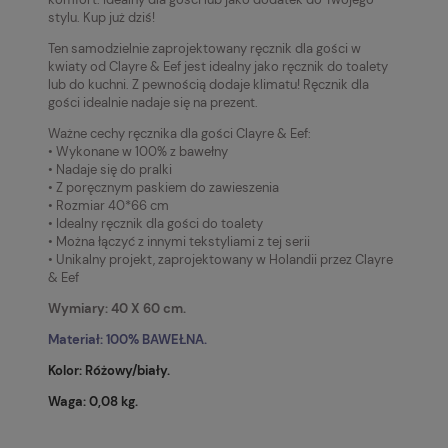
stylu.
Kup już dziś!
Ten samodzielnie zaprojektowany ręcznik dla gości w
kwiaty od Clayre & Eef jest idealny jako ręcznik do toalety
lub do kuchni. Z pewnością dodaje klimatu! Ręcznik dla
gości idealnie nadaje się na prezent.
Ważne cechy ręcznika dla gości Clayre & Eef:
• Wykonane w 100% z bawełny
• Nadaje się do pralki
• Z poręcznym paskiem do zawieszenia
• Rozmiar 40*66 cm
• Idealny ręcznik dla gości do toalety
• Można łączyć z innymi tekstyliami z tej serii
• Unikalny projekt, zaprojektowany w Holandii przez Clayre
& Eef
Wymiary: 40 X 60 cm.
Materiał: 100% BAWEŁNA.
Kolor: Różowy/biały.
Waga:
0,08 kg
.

--

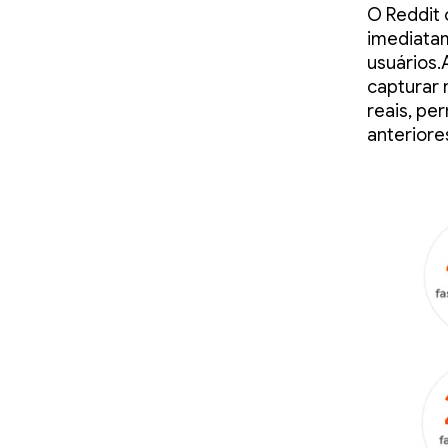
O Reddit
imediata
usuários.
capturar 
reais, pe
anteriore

==

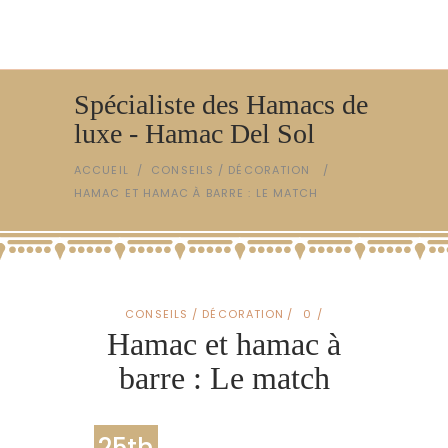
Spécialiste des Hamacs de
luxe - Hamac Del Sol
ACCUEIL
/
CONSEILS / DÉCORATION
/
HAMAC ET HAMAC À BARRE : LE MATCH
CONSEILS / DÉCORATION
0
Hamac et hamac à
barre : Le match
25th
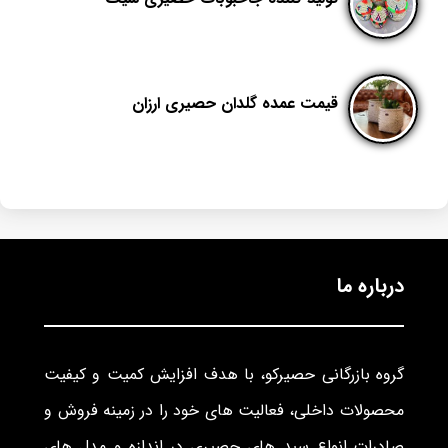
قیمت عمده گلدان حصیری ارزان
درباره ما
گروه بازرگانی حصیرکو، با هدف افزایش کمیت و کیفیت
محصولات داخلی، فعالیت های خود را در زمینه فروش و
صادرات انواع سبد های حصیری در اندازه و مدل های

• [Task description] Using the data above, transcribe exactly the lines between those containing "HAMAC ET HAMAC À BARRE : LE MATCH" and "صادرات انواع سبد", inclusive, and leave every picture behind.

• [Answer to the exercise]
HAMAC ET HAMAC À BARRE : LE MATCH
CONSEILS / DÉCORATION
0
Hamac et hamac à
barre : Le match
25th
قیمت عمده گلدان حصیری ارزان
درباره ما
گروه بازرگانی حصیرکو، با هدف افزایش کمیت و کیفیت
محصولات داخلی، فعالیت های خود را در زمینه فروش و
صادرات انواع سبد های حصیری در اندازه و مدل های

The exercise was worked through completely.